# Work required
In the listing below, find each line with the string "GmbH" and report it.

——

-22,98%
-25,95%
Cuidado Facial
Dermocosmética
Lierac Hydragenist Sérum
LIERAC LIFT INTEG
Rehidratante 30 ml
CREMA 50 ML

——

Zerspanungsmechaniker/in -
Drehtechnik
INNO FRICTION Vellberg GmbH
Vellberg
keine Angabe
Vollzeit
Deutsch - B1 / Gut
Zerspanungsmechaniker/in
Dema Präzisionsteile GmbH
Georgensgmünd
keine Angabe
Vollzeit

——

# Solution for this exercise
INNO FRICTION Vellberg GmbH
Dema Präzisionsteile GmbH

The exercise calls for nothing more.